Most judges recognize that the judiciary is not a legislature. That hasn’t stopped activist plaintiffs from bringing “public nuisance” suits, seeking to implement environmental regulations that voters and their elected representatives have repeatedly rebuffed. While federal judges have rejected many of these suits, the Hawaii Supreme Court in October let the city of Honolulu’s public-nuisance case against oil and gas producers proceed, bucking a 2021 ruling by the Second Circuit Court of Appeals in an analogous New York case. The U.S. Supreme Court should review this conflict and shut down the Hawaii court’s abuse of the justice system.

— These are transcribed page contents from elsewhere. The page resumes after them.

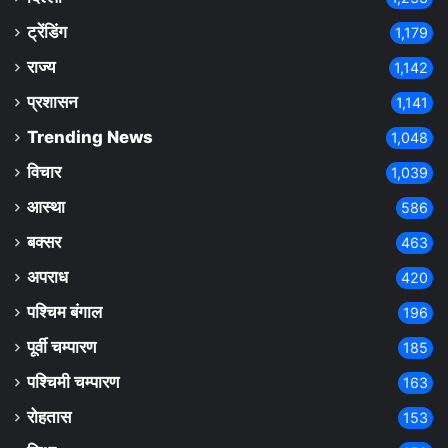
ट्रेंडिंग
1,179
राज्य
1,142
प्रशासन
1,141
Trending News
1,048
विचार
1,039
आस्था
586
बक्सर
463
अपराध
420
पश्चिम बंगाल
196
पूर्वी चम्पारण
185
पश्चिमी चम्पारण
163
रोहतास
153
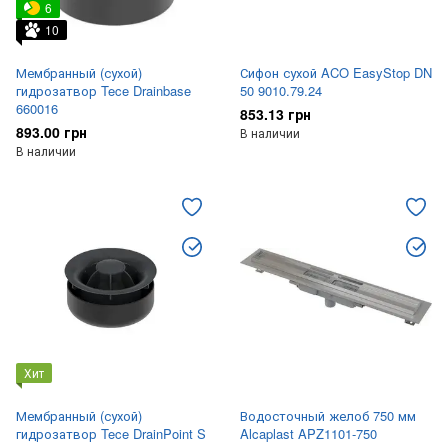
6
10
Мембранный (сухой)
Сифон сухой ACO EasyStop DN
гидрозатвор Tece Drainbase
50 9010.79.24
660016
853.13 грн
893.00 грн
В наличии
В наличии
Хит
Мембранный (сухой)
Водосточный желоб 750 мм
гидрозатвор Tece DrainPoint S
Alcaplast APZ1101-750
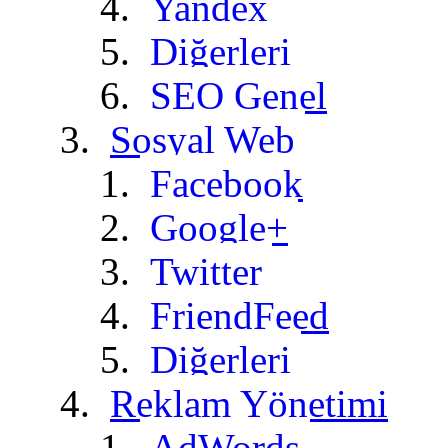
Yandex
Diğerleri
SEO Genel
Sosyal Web
Facebook
Google+
Twitter
FriendFeed
Diğerleri
Reklam Yönetimi
AdWords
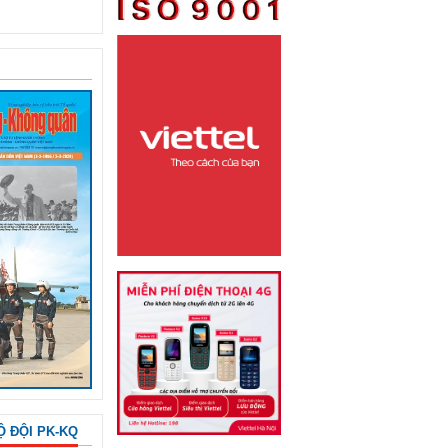
Ộ ĐỘI PK-KQ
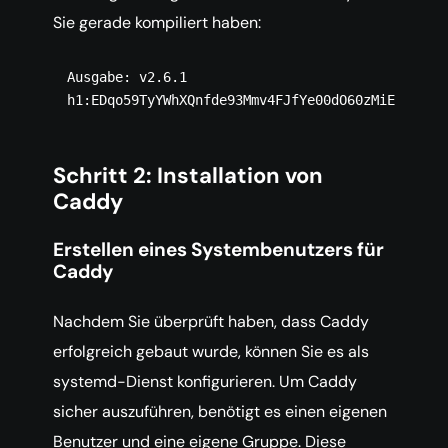
Sie gerade kompiliert haben:
Ausgabe: v2.6.1 
h1:EDqo59TyYWhXQnfde93Mmv4FJfYe00dO60zMiEt+pzo=
Schritt 2: Installation von
Caddy
Erstellen eines Systembenutzers für
Caddy
Nachdem Sie überprüft haben, dass Caddy
erfolgreich gebaut wurde, können Sie es als
systemd-Dienst konfigurieren. Um Caddy
sicher auszuführen, benötigt es einen eigenen
Benutzer und eine eigene Gruppe. Diese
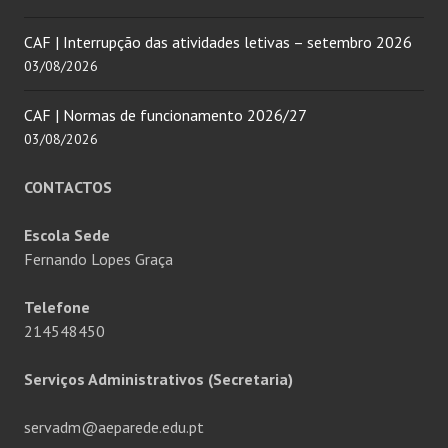
CAF | Interrupção das atividades letivas – setembro 2026
03/08/2026
CAF | Normas de funcionamento 2026/27
03/08/2026
CONTACTOS
Escola Sede
Fernando Lopes Graça
Telefone
214548450
Serviços Administrativos (Secretaria)
servadm@aeparede.edu.pt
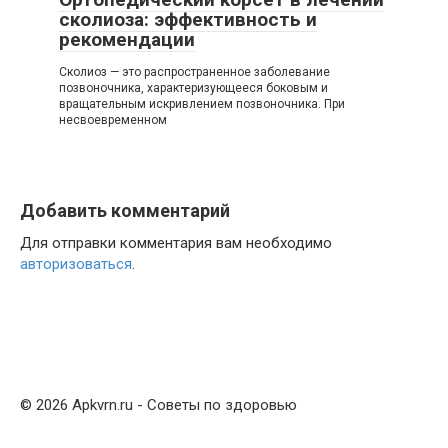
сколиоза: эффективность и
рекомендации
Сколиоз — это распространенное заболевание
позвоночника, характеризующееся боковым и
вращательным искривлением позвоночника. При
несвоевременном
Добавить комментарий
Для отправки комментария вам необходимо
авторизоваться
.
© 2026 Apkvrn.ru - Советы по здоровью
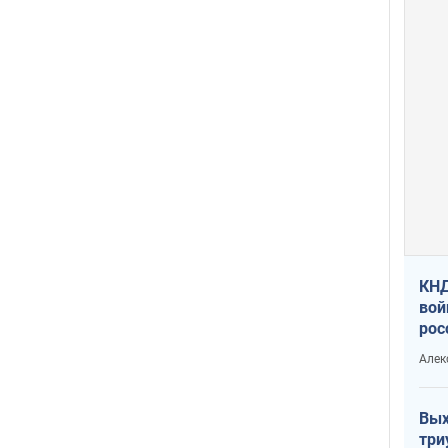
КНД
вой
рос
сев
Алек
Вых
три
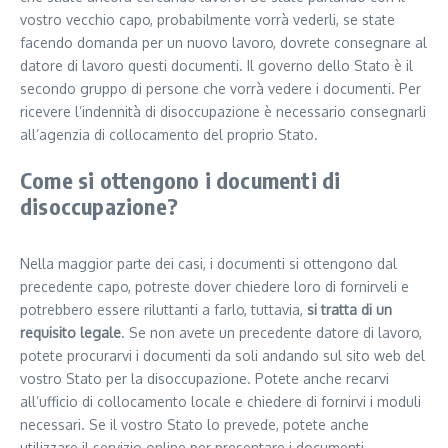
vostro vecchio capo, probabilmente vorrà vederli, se state
facendo domanda per un nuovo lavoro, dovrete consegnare al
datore di lavoro questi documenti. Il governo dello Stato è il
secondo gruppo di persone che vorrà vedere i documenti. Per
ricevere l’indennità di disoccupazione è necessario consegnarli
all’agenzia di collocamento del proprio Stato.
Come si ottengono i documenti di
disoccupazione?
Nella maggior parte dei casi, i documenti si ottengono dal
precedente capo, potreste dover chiedere loro di fornirveli e
potrebbero essere riluttanti a farlo, tuttavia,
si tratta di un
requisito legale
. Se non avete un precedente datore di lavoro,
potete procurarvi i documenti da soli andando sul sito web del
vostro Stato per la disoccupazione. Potete anche recarvi
all’ufficio di collocamento locale e chiedere di fornirvi i moduli
necessari. Se il vostro Stato lo prevede, potete anche
utilizzare il servizio online per presentare i documenti.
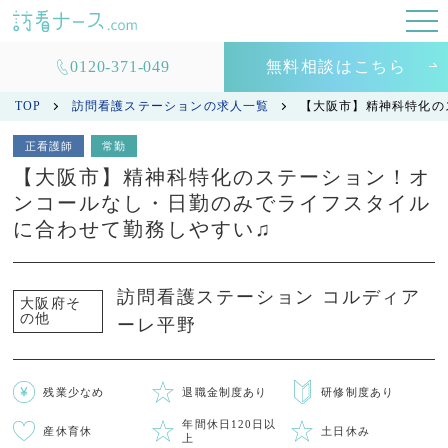
0120-371-049
無料相談はこちら
TOP
訪問看護ステーションの求人一覧
【大阪市】精神科特化の
正看護師
常勤
【大阪市】精神科特化のステーション！オ
ンコールなし・日勤のみでライフスタイル
に合わせて勤務しやすい♫
訪問看護ステーション コルディア
大阪府そ
の他
ーレ平野
残業少なめ
退職金制度あり
研修制度あり
年間休日120日以
産休育休
土日休み
上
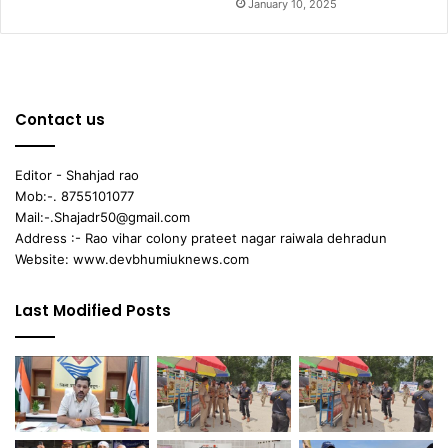
January 10, 2025
Contact us
Editor - Shahjad rao
Mob:-. 8755101077
Mail:-.Shajadr50@gmail.com
Address :- Rao vihar colony prateet nagar raiwala dehradun
Website: www.devbhumiuknews.com
Last Modified Posts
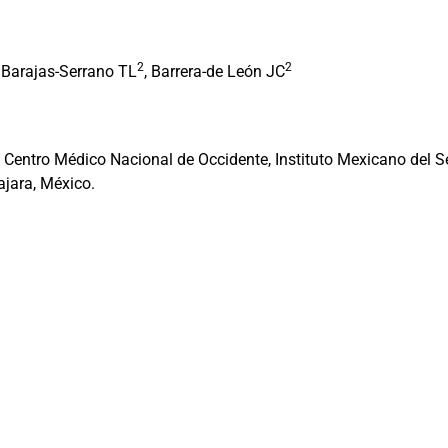
2
2
, Barajas-Serrano TL
, Barrera-de León JC
 Centro Médico Nacional de Occidente, Instituto Mexicano del Se
ajara, México.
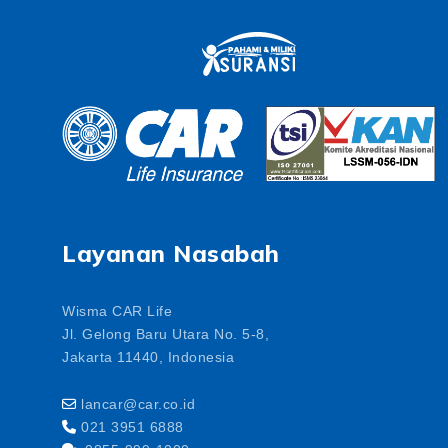
Layanan Nasabah
Wisma CAR Life
Jl. Gelong Baru Utara No. 5-8,
Jakarta 11440, Indonesia
lancar@car.co.id
021 3951 6888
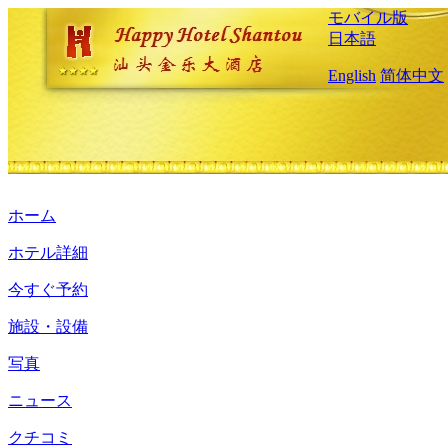
モバイル版
日本語
English
简体中文
ホーム
ホテル詳細
今すぐ予約
施設・設備
写真
ニュース
クチコミ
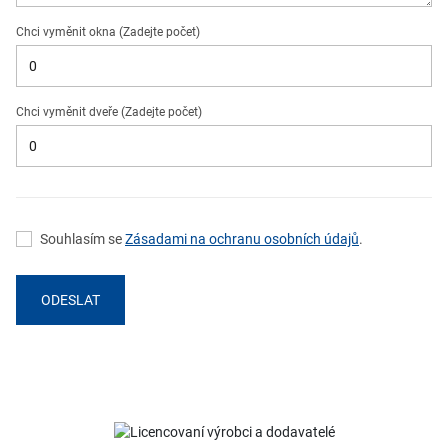
Chci vyměnit okna (Zadejte počet)
Chci vyměnit dveře (Zadejte počet)
Souhlasím se
Zásadami na ochranu osobních údajů
.
ODESLAT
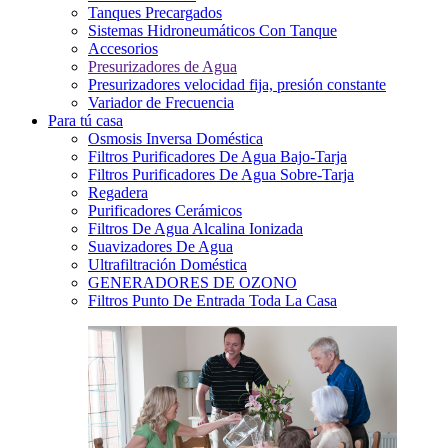
Tanques Precargados
Sistemas Hidroneumáticos Con Tanque
Accesorios
Presurizadores de Agua
Presurizadores velocidad fija, presión constante
Variador de Frecuencia
Para tú casa
Osmosis Inversa Doméstica
Filtros Purificadores De Agua Bajo-Tarja
Filtros Purificadores De Agua Sobre-Tarja
Regadera
Purificadores Cerámicos
Filtros De Agua Alcalina Ionizada
Suavizadores De Agua
Ultrafiltración Doméstica
GENERADORES DE OZONO
Filtros Punto De Entrada Toda La Casa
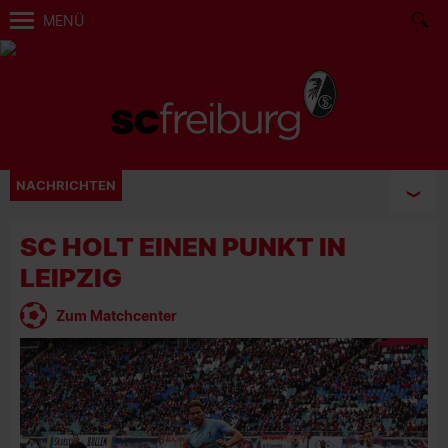
MENÜ
NACHRICHTEN
SC HOLT EINEN PUNKT IN
LEIPZIG
Zum Matchcenter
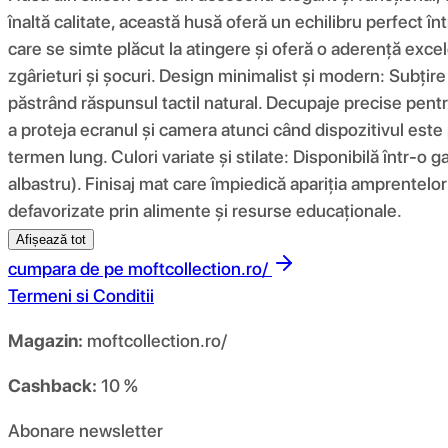
înaltă calitate, această husă oferă un echilibru perfect înt
care se simte plăcut la atingere și oferă o aderență excel
zgârieturi și șocuri. Design minimalist și modern: Subțir
păstrând răspunsul tactil natural. Decupaje precise pentru
a proteja ecranul și camera atunci când dispozitivul este 
termen lung. Culori variate și stilate: Disponibilă într-o g
albastru). Finisaj mat care împiedică apariția amprentelor 
defavorizate prin alimente și resurse educaționale.
Afișează tot
cumpara de pe
moftcollection.ro/
Termeni si Conditii
Magazin:
moftcollection.ro/
Cashback:
10 %
Abonare newsletter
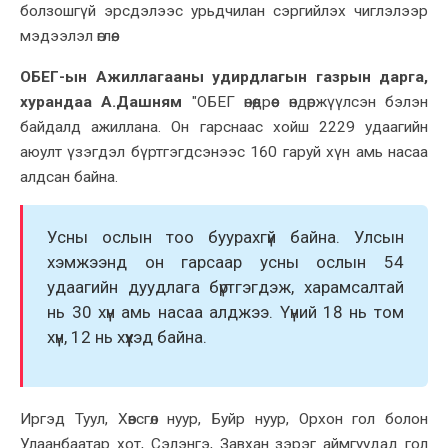
болзошгүй эрсдэлээс урьдчилан сэргийлэх чиглэлээр
мэдээлэл өглөө.
ОБЕГ-ын Ажиллагааны удирдлагын газрын дарга,
хурандаа А.Дашням
"ОБЕГ өнөөдрөөс өндөржүүлсэн бэлэн
байдалд ажиллана. Он гарснаас хойш 2229 удаагийн
аюулт үзэгдэл бүртгэгдсэнээс 160 гаруй хүн амь насаа
алдсан байна.
Усны ослын тоо буурахгүй байна.
Улсын
хэмжээнд он гарсаар усны ослын 54
удаагийн дуудлага бүртгэгдэж, харамсалтай
нь 30 хүн амь насаа алджээ. Үүний 18 нь том
хүн, 12 нь хүүхэд байна.
Иргэд Туул, Хөвсгөл нуур, Буйр нуур, Орхон гол болон
Улаанбаатар хот, Сэлэнгэ, Завхан зэрэг аймгуудад гол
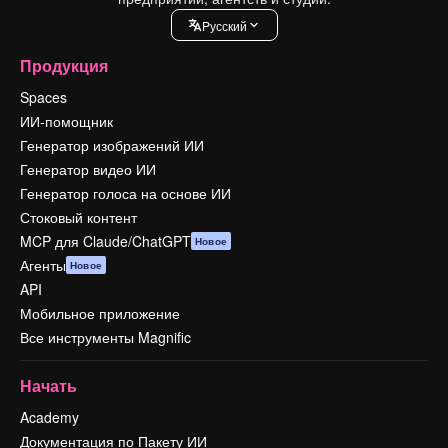
Pусский
Продукция
Spaces
ИИ-помощник
Генератор изображений ИИ
Генератор видео ИИ
Генератор голоса на основе ИИ
Стоковый контент
MCP для Claude/ChatGPT
Новое
Агенты
Новое
API
Мобильное приложение
Все инструменты Magnific
Начать
Academy
Документация по Пакету ИИ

First, some background. In April 2021, the Second Circuit addressed an attempt by New York City to regulate oil and gas firms using public-nuisance law—a centuries-old doctrine allowing state and local governments to shut down unreasonable conditions that interfere with the public’s rights, such as excessive noise, an unfenced pit, or an object blocking public roads. The court rebuffed the city’s efforts to declare carbon emissions a public nuisance. In City of New York v. Chevron, the Second Circuit held that the solution to climate change, whatever it is, will necessarily be international in scope. Therefore, it reasoned, cities and states can’t bring public-nuisance suits against oil and gas companies to force them to implement climate-change policies.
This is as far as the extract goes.